Lorsqu’il est bien structuré, le renseignement financier permet non seulement de détecter des opérations suspectes, mais aussi de mieux comprendre les vulnérabilités du système économique, d’orienter les réponses institutionnelles, de soutenir les enquêtes et de protéger les circuits financiers contre les usages illicites.

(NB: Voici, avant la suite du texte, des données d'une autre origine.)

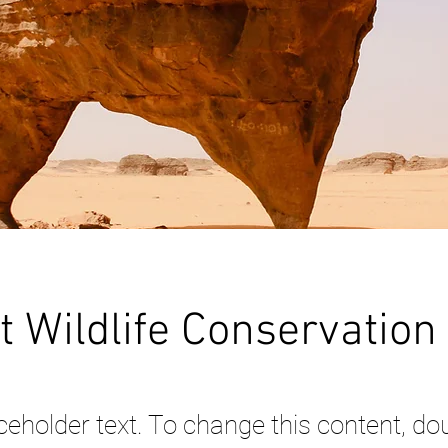
t Wildlife Conservation
aceholder text. To change this content, dou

Autrement dit, il ne s’agit plus seulement de “cocher des cases” réglementaires. Il s’agit de produire de l’intelligence utile à la décision, à la prévention et à la protection de l’économie nationale.


Une dynamique à saluer pour l’écosystème béninois

Cette première édition de la Journée des Cellules de Renseignements Financiers marque une étape importante dans la consolidation de la culture de conformité au Bénin. Elle témoigne d’une volonté de créer des espaces d’échanges entre régulateurs, institutions, professionnels et acteurs opérationnels autour de préoccupations communes : l’intégrité, la transparence, la sécurité et la résilience du système financier.

En filigrane, un message fort se dégage : la conformité ne doit plus être perçue comme un centre de coût ou une contrainte administrative. Elle est un investissement dans la confiance, la réputation, la sécurité juridique et la solidité économique.

En somme, la “messe de la conformité” a bien été dite — mais, pour une fois, ce n’était pas un sermon abstrait. C’était un rappel très concret que l’intégrité financière n’est pas un luxe réglementaire : c’est une condition de protection de l’économie nationale et un pilier de son développement durable.